-- THE TASK --
Your job is to retype all of the data word for word, leaving every image out.

-- INFORMATION SUPPLIED --
#####

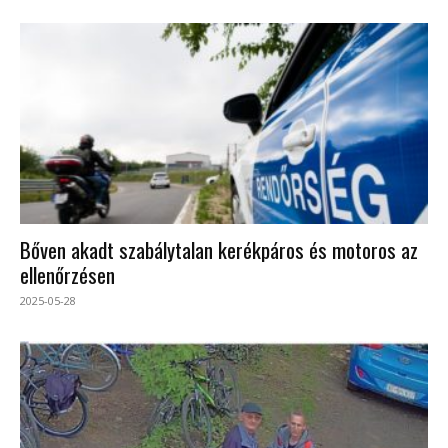
Bőven akadt szabálytalan kerékpáros és motoros az
ellenőrzésen
2025-05-28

#####

-- RESPONSE BOX --
Bőven akadt szabálytalan kerékpáros és motoros az
ellenőrzésen
2025-05-28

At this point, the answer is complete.